Considera l’aragosta: prova dolore?
Un nuovo divieto di uccidere i crostacei in acqua bollente in Svizzera ha riaperto il dibattito: secondo molti ricercatori non sentono nulla, altri la pensano diversamente
La settimana scorsa il governo della Svizzera ha approvato una nuova legge che impone che aragoste, astici e altri crostacei non siano uccisi con il metodo tradizionale, cioè immergerli vivi in acqua bollente durante la cottura. Il provvedimento fa parte di una più ampia serie di nuove regole per la protezione degli animali. A partire dal prossimo primo marzo in Svizzera “immergere aragoste vive in acqua bollente, pratica comune nei ristoranti, non sarà più permesso”. Il governo ha spiegato che i crostacei “dovranno essere colpiti prima di essere uccisi”, utilizzando uno shock elettrico o con un colpo alla testa per danneggiare il loro cervello.

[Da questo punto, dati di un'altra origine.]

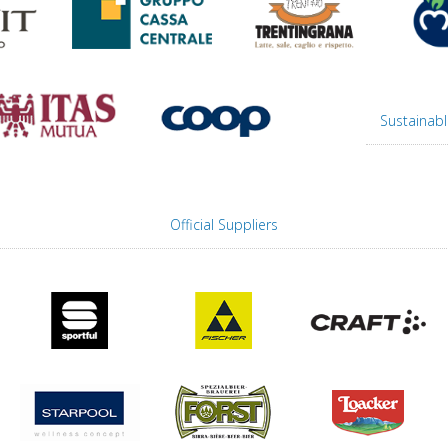
Sustainabl
Official Suppliers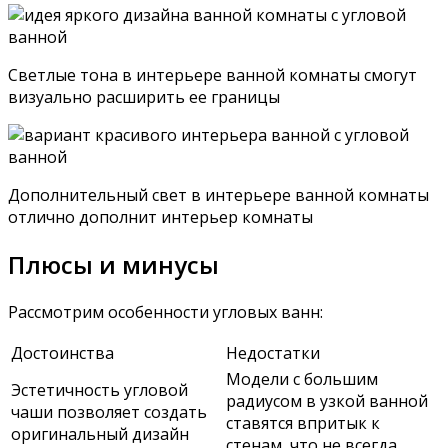
Светлые тона в интерьере ванной комнаты смогут
визуально расширить ее границы
Дополнительный свет в интерьере ванной комнаты
отлично дополнит интерьер комнаты
Плюсы и минусы
Рассмотрим особенности угловых ванн:
Достоинства
Недостатки
Модели с большим
Эстетичность угловой
радиусом в узкой ванной
чаши позволяет создать
ставятся впритык к
оригинальный дизайн
стенам, что не всегда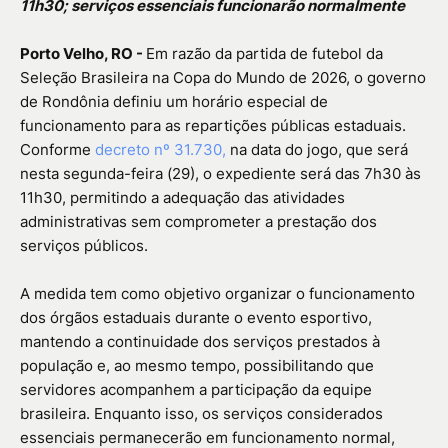
11h30; serviços essenciais funcionarão normalmente
Porto Velho, RO -
Em razão da partida de futebol da
Seleção Brasileira na Copa do Mundo de 2026, o governo
de Rondônia definiu um horário especial de
funcionamento para as repartições públicas estaduais.
Conforme
decreto nº 31.730,
na data do jogo, que será
nesta segunda-feira (29), o expediente será das 7h30 às
11h30, permitindo a adequação das atividades
administrativas sem comprometer a prestação dos
serviços públicos.
A medida tem como objetivo organizar o funcionamento
dos órgãos estaduais durante o evento esportivo,
mantendo a continuidade dos serviços prestados à
população e, ao mesmo tempo, possibilitando que
servidores acompanhem a participação da equipe
brasileira. Enquanto isso, os serviços considerados
essenciais permanecerão em funcionamento normal,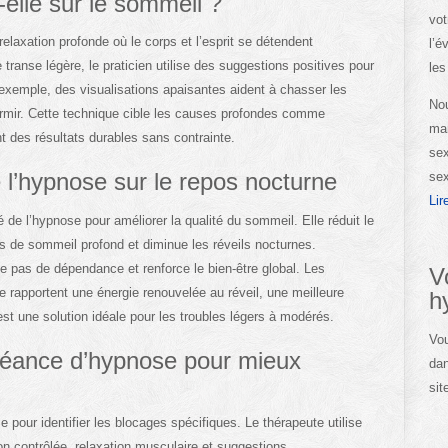
elle sur le sommeil ?
vot
relaxation profonde où le corps et l’esprit se détendent
l’é
transe légère, le praticien utilise des suggestions positives pour
les
exemple, des visualisations apaisantes aident à chasser les
Nou
rmir. Cette technique cible les causes profondes comme
man
nt des résultats durables sans contrainte.
sex
 l’hypnose sur le repos nocturne
sex
Lir
 de l’hypnose pour améliorer la qualité du sommeil. Elle réduit le
 de sommeil profond et diminue les réveils nocturnes.
e pas de dépendance et renforce le bien-être global. Les
V
e rapportent une énergie renouvelée au réveil, une meilleure
h
st une solution idéale pour les troubles légers à modérés.
Vou
éance d’hypnose pour mieux
dan
sit
ur identifier les blocages spécifiques. Le thérapeute utilise
ion contrôlée, relaxation musculaire et suggestions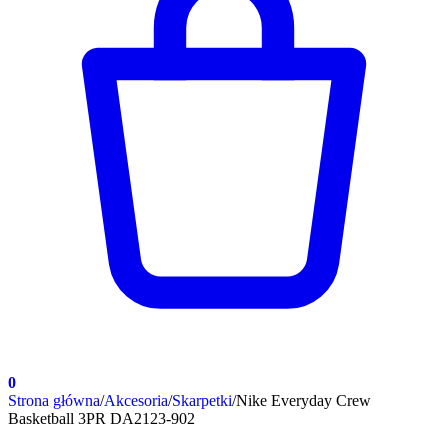
0
Strona główna
/
Akcesoria
/
Skarpetki
/
Nike Everyday Crew
Basketball 3PR DA2123-902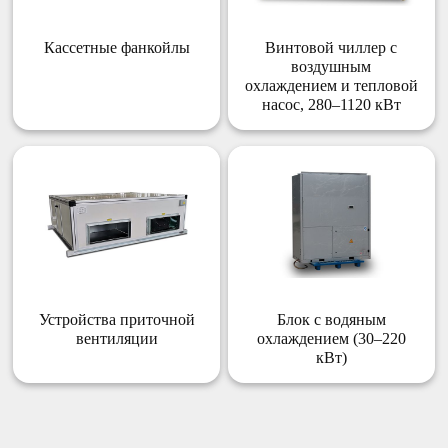
Кассетные фанкойлы
Винтовой чиллер с
воздушным
охлаждением и тепловой
насос, 280–1120 кВт
Устройства приточной
Блок с водяным
вентиляции
охлаждением (30–220
кВт)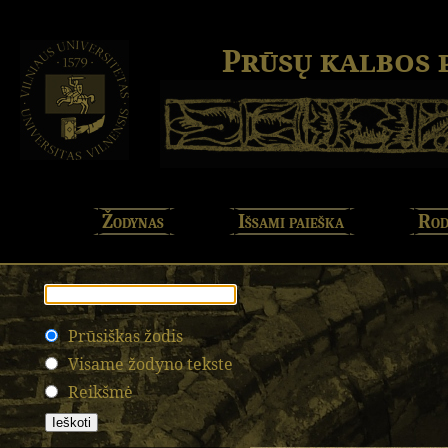
Prūsų kalbos
Žodynas
Išsami paieška
Rod
Prūsiškas žodis
Visame žodyno tekste
Reikšmė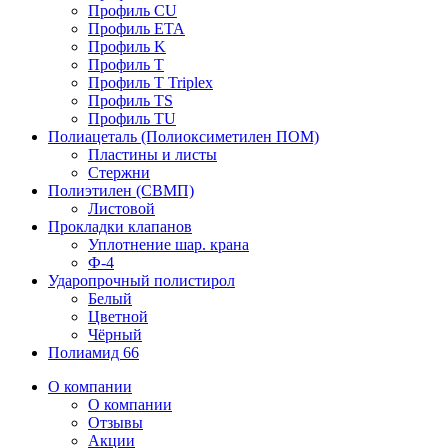
Профиль CU
Профиль ETA
Профиль K
Профиль T
Профиль T Triplex
Профиль TS
Профиль TU
Полиацеталь (Полиоксиметилен ПОМ)
Пластины и листы
Стержни
Полиэтилен (СВМП)
Листовой
Прокладки клапанов
Уплотнение шар. крана
Ф-4
Ударопрочный полистирол
Белый
Цветной
Чёрный
Полиамид 66
О компании
О компании
Отзывы
Акции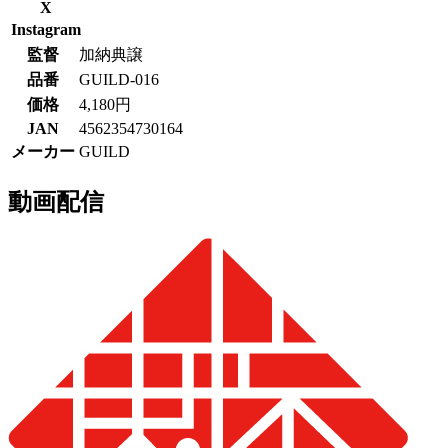
X
Instagram
監督
加納典譲
品番
GUILD-016
価格
4,180円
JAN
4562354730164
メーカー
GUILD
動画配信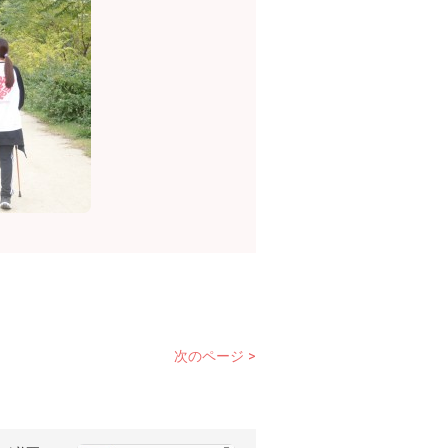
次のページ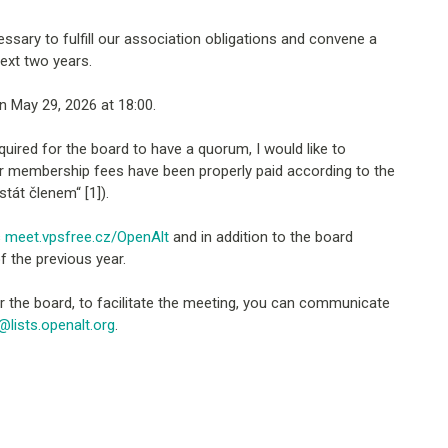
essary to fulfill our association obligations and convene a
ext two years.
n May 29, 2026 at 18:00.
uired for the board to have a quorum, I would like to
our membership fees have been properly paid according to the
stát členem“ [1]).
s
meet.vpsfree.cz/OpenAlt
and in addition to the board
of the previous year.
or the board, to facilitate the meeting, you can communicate
@lists.openalt.org
.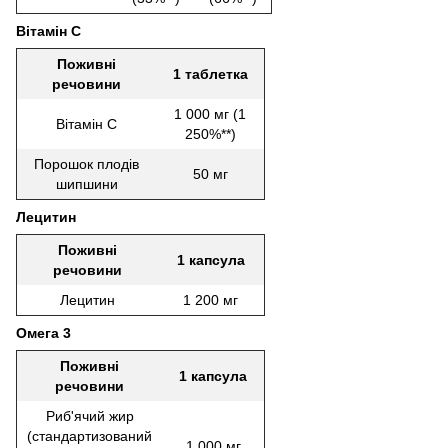
Вітамін C
Поживні
1 таблетка
речовини
1 000 мг (1
Вітамін C
250%**)
Порошок плодів
50 мг
шипшини
Лецитин
Поживні
1 капсула
речовини
Лецитин
1 200 мг
Омега 3
Поживні
1 капсула
речовини
Риб'ячий жир
(стандартизований
1 000 мг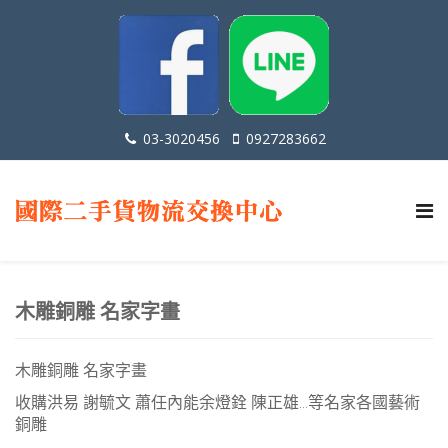
03-3020456
0927283662
木雕銅雕 名家字畫
木雕銅雕 名家字畫
收購洪易 謝毓文 蕭任內能余燈銓 陳正雄...等名家各國藝術
銅雕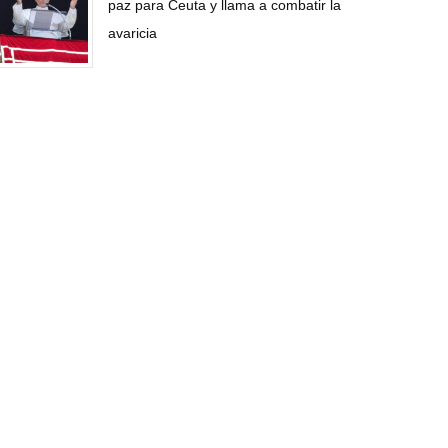
paz para Ceuta y llama a combatir la
avaricia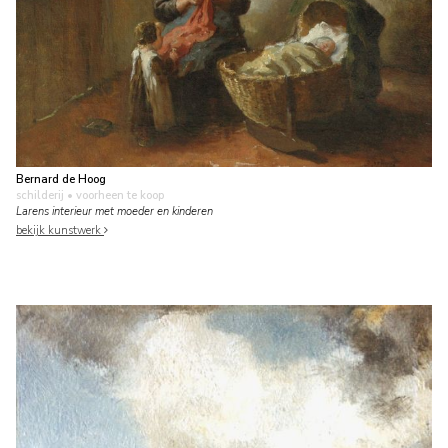
Bernard de Hoog
schilderij
• voorheen te koop
Larens interieur met moeder en kinderen
bekijk kunstwerk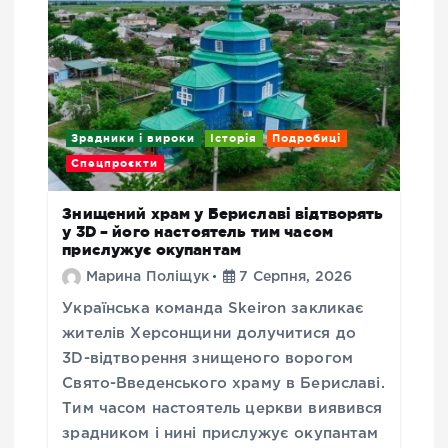
Зрадники і вироки
Історія
Подробиці
Спецпроєкти
Знищений храм у Бериславі відтворять
у 3D – його настоятель тим часом
прислужує окупантам
Марина Поліщук
7 Серпня, 2026
Українська команда Skeiron закликає
жителів Херсонщини долучитися до
3D-відтворення знищеного ворогом
Свято-Введенського храму в Бериславі.
Тим часом настоятель церкви виявився
зрадником і нині прислужує окупантам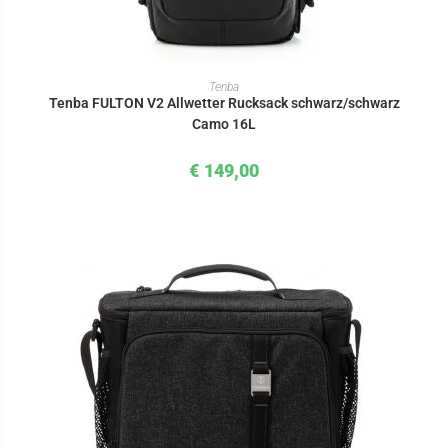
IN DEN WARENKORB
Tenba
Tenba FULTON V2 Allwetter Rucksack schwarz/schwarz
Camo 16L
€
149,00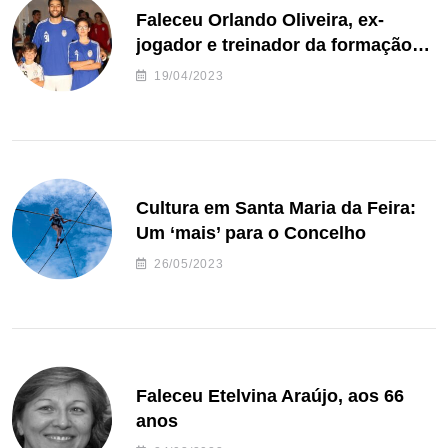
Faleceu Orlando Oliveira, ex-
jogador e treinador da formação
de andebol do Feirense
19/04/2023
Cultura em Santa Maria da Feira:
Um ‘mais’ para o Concelho
26/05/2023
Faleceu Etelvina Araújo, aos 66
anos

Il passaggio sulle aragoste è stato approvato dopo una ricerca commissionata dal governo, che però non ha portato a conclusioni molto chiare. Lo studio spiega che non ci sono elementi per essere certi al 100 per cento che le aragoste provino dolore. Robert Elwood, professore emerito di comportamento animale presso la Queen’s University di Belfast (Irlanda del Nord) ha infatti spiegato: “Non c’è una prova assoluta, ma si continuano a fare esperimenti e praticamente tutto ciò che ho letto porta all’idea che questi animali provino il dolore. Ci dovrebbe essere un approccio più umano nei confronti delle aragoste”.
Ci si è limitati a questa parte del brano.